Timilearning

A Library for Incremental Computing

· 9 min read

Late last year, while working on my C++ series and on the lookout for a project to build in C++, I came across "How to Recalculate a Spreadsheet", which inspired me to build Anchors — a C++ library for incremental computing.

I highly recommend reading the post on lord.io if you want to learn about incremental computing, and perhaps return here if you're interested in some implementation details.

But if you have just thought to yourself, "I'm not sure I want to read more than one article on this topic, so I'd rather not open a new tab", I will also summarize incremental computing before getting into the implementation.

Table of Contents

Incremental Computing

Imagine we find ourselves working on a program to calculate the answer to something as difficult as “the ultimate question of life, the universe, and everything”. Typically, a question so grand will require a complex formula to solve. But in this alternate universe, we have been told that we can solve this by simply plugging in values for x and y into the formula: z = (x + y) * 42.

We sigh with relief as this problem is now simpler. But our relief is short-lived: we are told that the values of x and y each take up to a day to compute, because their formulas are so complex, and our program will have to wait.

Still, we're happy to wait and eventually, we receive our values, plug them into the formula, and go out to celebrate our new discovery.

Midway through our celebrations, we get interrupted and are told that the universe has received an update to x's formula, so we would need to recompute it, as well as the value of z.

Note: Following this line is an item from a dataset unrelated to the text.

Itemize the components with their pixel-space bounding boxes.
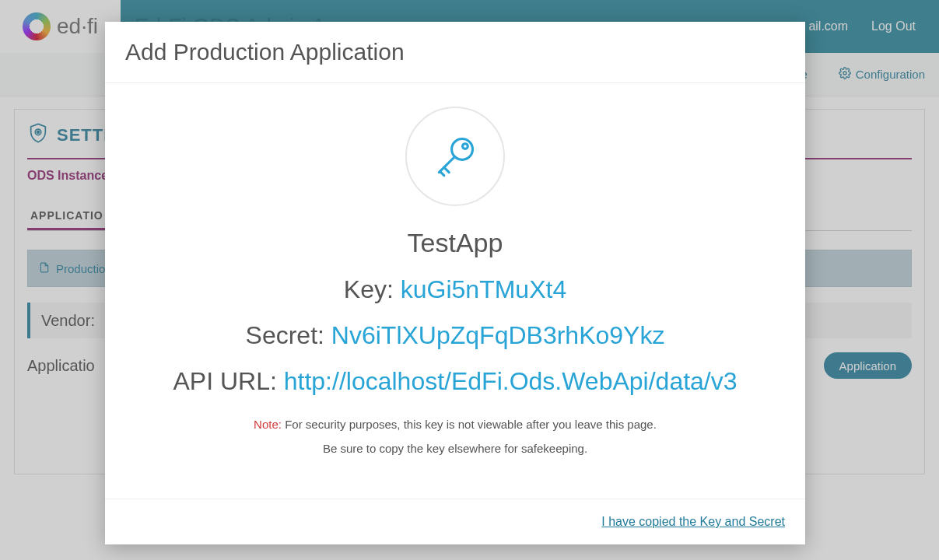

Since only the value of x has changed and y hasn't, we know we can reuse the previously computed value of y and simply plug the new x value into our formula to get the result.

But while it may seem obvious to us that there's no need to recompute y because its formula has not changed, early models of computing were not so smart. They were more likely to recompute the values of all of z's inputs before recomputing z, even if an input had received no updates.

This mental model we have, where we know to only recompute what depends on either a changed formula (x in our example) or a changed input (z after x changed), is the concept of incremental computing. From Wikipedia,

Incremental computing is a software feature which, whenever a piece of data changes, attempts to save time by only recomputing those outputs which depend on the changed data.

I've used a trivial (and far-fetched) example, but this computing model generalises to different applications, ranging from spreadsheets to complex financial applications to rendering GUIs.

Modelling computation as a graph

We can achieve incremental computing by modelling data as a directed acyclic graph, where each data element is a node in the graph, and there is an edge from a node A to node B if A is an input to B. That is, node B depends on node A.

We can represent our alternate universe example as the graph:

Graph with three nodes: x, y, and z. x and y have edges to z.

Now, let's use a less trivial example with a larger graph. Recall the quadratic formula for solving equations of the form ax2 + bx + c = 0:

Quadratic formula

We can represent this as a computation graph with three initial inputs, a, b, and c:

Computation graph representing the quadratic formula.

In this graph, there is an outgoing edge from a node if the node is an input to another node.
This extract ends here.